しかしちょっと機器やデジタル教材を触った程度で「これは使えない」と決めつけてしまう先生もいて残念に思うこともあります。

「黒板とチョークがあれば授業はできる」
確かにそうかもしれません。校務に追われて忙しいのも分かります。それでもICTを使うことで教育効果を高められるケースも少なくないはずです。
またデジタル素材は再利用が容易ですから、きつい洗礼を受けた後で恩恵を被る場面も少なくないと思います。

ICT支援授業も緒に就いたばかり。実りあるものにしていくためには、使ってみてどうなのか知見を集め、共有していくしかないでしょう。
ぜひ使える場面から使っていただけたらと切に願います。

そしてそれをサポートする大切な役割をICT支援員は担っているのです。

学校現場の著作権

来週早々に、ICT支援員の研修を行います。その打ち合わせの席で言われたのが「著作権の研修も盛り込んで欲しい」というもの。

かつて学校と役所は著作権の無法地帯と言われた時期もありましたが、随分変わったなあという印象です(笑)。

著作権自体、議論の余地を多く残しており、またネズミの国の影響で映画の著作権が50年から70年に延びたなどという話がまことしやかに語られもするブラックな世界。

授業で使うために先生自ら必要部数のコピーを取り児童生徒に配るのはオッケーだが、IWBで提示する為にスキャンしてサーバに保存するのはグレー。
なぜかというと、他の先生も使う可能性があるから。

著作権法第35条では許諾なしの複製は「授業を実際に行う人」にしか認められていないんですね。
だから、ICT支援員が教員の代わりにコピーするのも、厳密に言うとグレーです。おちおちコピーも頼めません。

この辺り、現場の実情を考えると更なる法改正が必要ではないでしょうか。

ICT支援授業に関する誤解

本日、K市のある学校をICT支援員の指導&サポートで訪問しました。

ここの支援員のITスキルは高い方。システムの使い方からカスタマイズまで、自分で調べてどんどんやってしまう。頼もしい人材だ。

しかし「子どもたちを教えるということ」に関してはまだ研修しきれておらず、今日もひっかかる言動が2点ありました。

まず児童生徒ひとりひとりに貸与されるパソコンを強制的に操作できなくする「操作ロック」ボタンに抵抗感がないこと。

私はいくつかの現場で、数多くの授業参観を行ってきましたが、「操作ロック」ボタンを使用している先生を見たことがありません。

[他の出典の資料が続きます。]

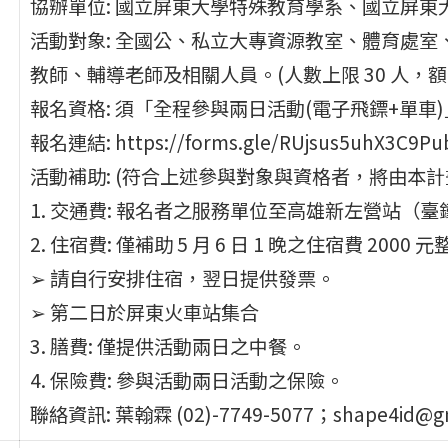
協辦單位: 國立屏東大學特殊教育學系、國立屏東
活動對象: 全國公、私立大專資源教室、體育處室
教師、輔導老師及相關人員。(人數上限 30 人，額
報名資格: 須「全程參與兩日活動(電子飛鏢+單車
報名連結: https://forms.gle/RUjsus5uhX3C9Pu
活動補助: (符合上述參與對象與資格者，將由本計
1. 交通費: 報名者之服務單位至高雄新左營站（臺
2. 住宿費: 僅補助 5 月 6 日 1 晚之住宿費 2000 元
➢ 請自行安排住宿，翌日提供發票。
➢ 第二日於屏東火車站集合
3. 膳費: 僅提供活動兩日之中餐。
4. 保險費: 參與活動兩日活動之保險。
聯絡資訊: 葉翰霖 (02)-7749-5077；shape4id@gm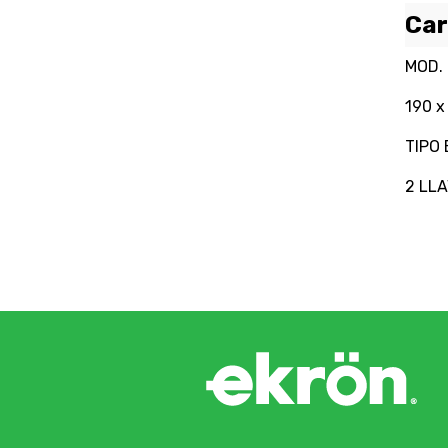
Car
MOD.
190 
TIPO 
2 LL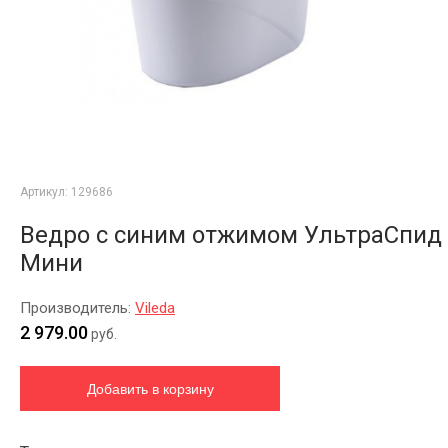
Артикул:
129686
Ведро с синим отжимом УльтраСпид
Мини
Производитель:
Vileda
2 979.00
руб.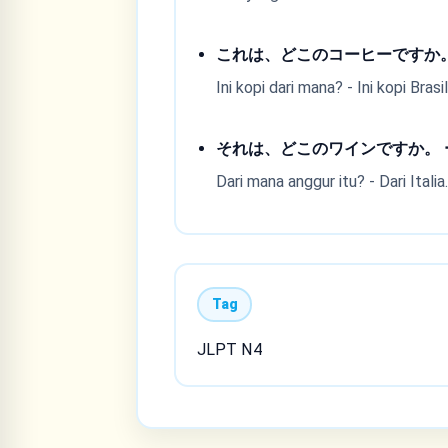
これは、どこのコーヒーですか。
Ini kopi dari mana? - Ini kopi Brasil
それは、どこのワインですか。 
Dari mana anggur itu? - Dari Italia
Tag
JLPT N4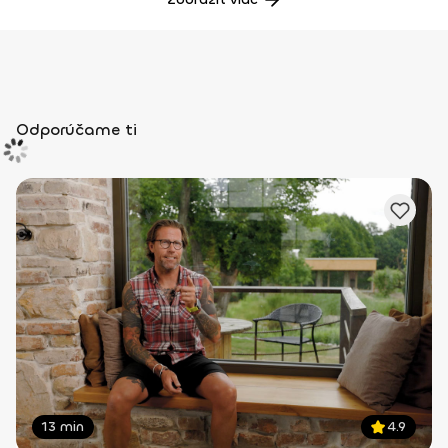
Odporúčame ti
13 min
4.9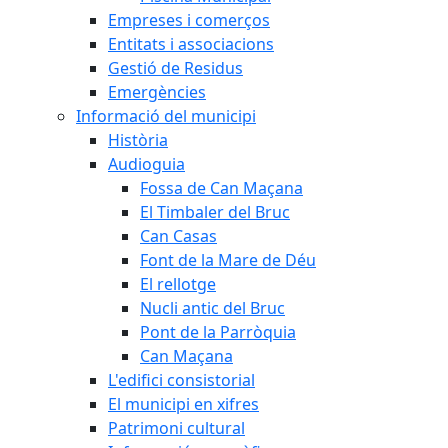
Empreses i comerços
Entitats i associacions
Gestió de Residus
Emergències
Informació del municipi
Història
Audioguia
Fossa de Can Maçana
El Timbaler del Bruc
Can Casas
Font de la Mare de Déu
El rellotge
Nucli antic del Bruc
Pont de la Parròquia
Can Maçana
L'edifici consistorial
El municipi en xifres
Patrimoni cultural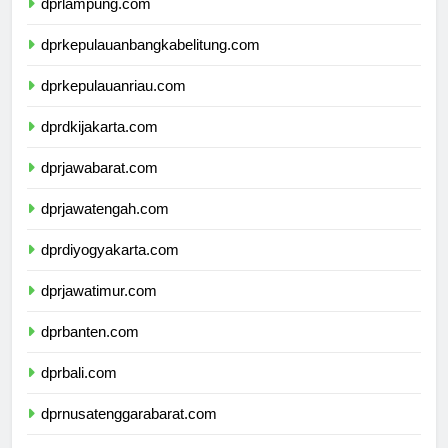
dprlampung.com
dprkepulauanbangkabelitung.com
dprkepulauanriau.com
dprdkijakarta.com
dprjawabarat.com
dprjawatengah.com
dprdiyogyakarta.com
dprjawatimur.com
dprbanten.com
dprbali.com
dprnusatenggarabarat.com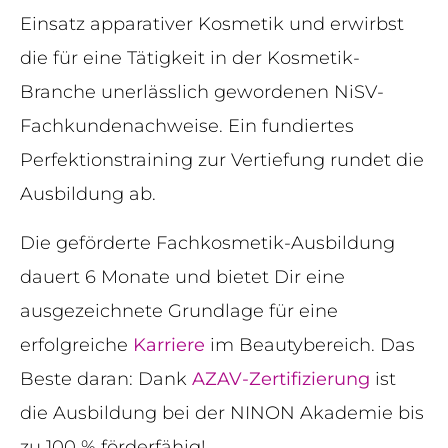
Einsatz apparativer Kosmetik und erwirbst
die für eine Tätigkeit in der Kosmetik-
Branche unerlässlich gewordenen NiSV-
Fachkundenachweise. Ein fundiertes
Perfektionstraining zur Vertiefung rundet die
Ausbildung ab.
Die geförderte Fachkosmetik-Ausbildung
dauert 6 Monate und bietet Dir eine
ausgezeichnete Grundlage für eine
erfolgreiche
Karriere
im Beautybereich. Das
Beste daran: Dank
AZAV-Zertifizierung
ist
die Ausbildung bei der NINON Akademie bis
zu 100 % förderfähig!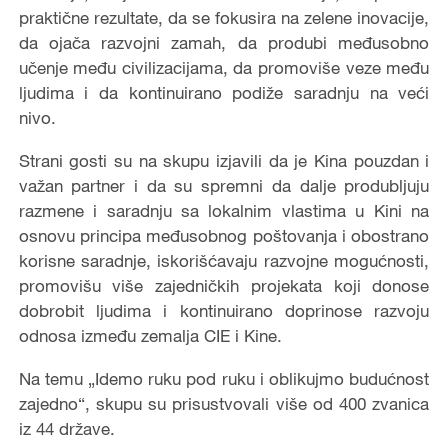
praktične rezultate, da se fokusira na zelene inovacije,
da ojača razvojni zamah, da produbi međusobno
učenje među civilizacijama, da promoviše veze među
ljudima i da kontinuirano podiže saradnju na veći
nivo.
Strani gosti su na skupu izjavili da je Kina pouzdan i
važan partner i da su spremni da dalje produbljuju
razmene i saradnju sa lokalnim vlastima u Kini na
osnovu principa međusobnog poštovanja i obostrano
korisne saradnje, iskorišćavaju razvojne mogućnosti,
promovišu više zajedničkih projekata koji donose
dobrobit ljudima i kontinuirano doprinose razvoju
odnosa između zemalja CIE i Kine.
Na temu „Idemo ruku pod ruku i oblikujmo budućnost
zajedno“, skupu su prisustvovali više od 400 zvanica
iz 44 države.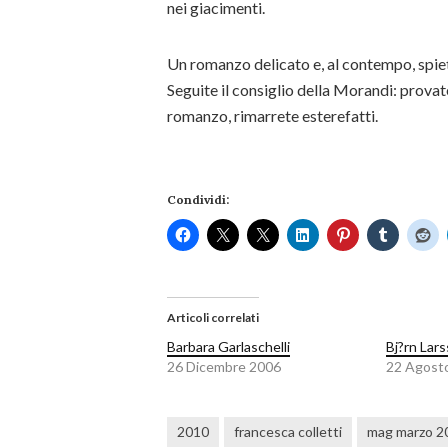
nei giacimenti.
Un romanzo delicato e, al contempo, spie
Seguite il consiglio della Morandi: prova
romanzo, rimarrete esterefatti.
Condividi:
Articoli correlati
Barbara Garlaschelli
Bj?rn Lar
26 Dicembre 2006
22 Agost
2010
francesca colletti
mag marzo 2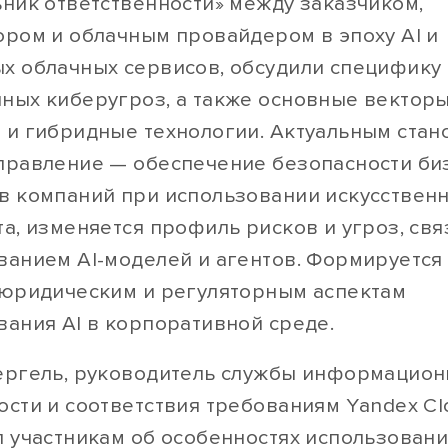
ьник ответственности» между заказчиком,
ором и облачным провайдером в эпоху AI и
х облачных сервисов, обсудили специфику
ных киберугроз, а также основные векторы
 и гибридные технологии. Актуальным стан
правление — обеспечение безопасности би
в компаний при использовании искусствен
а, изменяется профиль рисков и угроз, свя
ванием AI-моделей и агентов. Формируется
 юридическим и регуляторным аспектам
вания AI в корпоративной среде.
ергель, руководитель службы информацион
ости и соответствия требованиям Yandex Cl
л участникам об особенностях использовани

先生は授業が中断することはあっても粘り強く言い聞かせて指導する。
だから小学校にあがったばかりの1年生も1学期が終わる頃には先生の説明を聞く時は「手はおひざ」に置くことができるようになるのです。
これは教育の根幹に関わる見過ごせない点だと思います。

もう 1点。多くの機能がカスタマイズされ削られて、納品されたアプリケーションを見て「ほとんど授業で使えないものになってしまいました」との発言。

違うよ。機能の多さ=授業の豊かさではないよ。

私的には、削られて痛い機能もありましたが児童生徒のパソコン画面をIWBに転送する機能は生きており、「これを活用できれば」という見立て。

以前のエントリでも書きましたが、デジタル教科書の多機能さがよい授業に直結するわけではありません。新人教師がデジタル教材を使ったからといって、すぐにベテラン教師と同じレベルの授業ができるわけではないのです。

今はプロジェクトの立ち上げで、機器やシステムの学習に大わらわ。こんな話をじっくりする時間はなかなか取れないけれど、次回の訪問ではしっかり話したい、話さなければと意識しました。

65インチIWBの威力

本日、T市の小学校へ教員向け研修で伺いました。
この自治体は2つの小学校がICT支援授業に取り組んでいます。

特長のひとつは65インチという、よそではなかなかお目にかかれない大サイズのIWB。50インチを見慣れた目にはかなり大きい。
教育委員会の方の鶴の一声で決まったそうです。

こちらがその様子。

この部屋は20人教室ですが、後ろからでも充分見やすい大きさです。

教室の広さ、児童生徒の人数にもよりますが、今後IWBの導入を考えている学校には、ぜひ65インチサイズを検討して頂きたいですね。

ICT機器について(3)ー実物投影機

「実物投影機」なんて聞くと「すごいことができる機器?」なんて勘違いしちゃいそうですが、「書画カメラ」ともいって要はカメラです(笑)。
現場でよく目にするのはELMOの機器ですね。価格を見て高いと思った方、ご心配なく。パソコンに接続するWebカメラでも代用できます(数千円程度)。ただし、解像度、照明の有無など性能が別次元なので専用機をオススメします。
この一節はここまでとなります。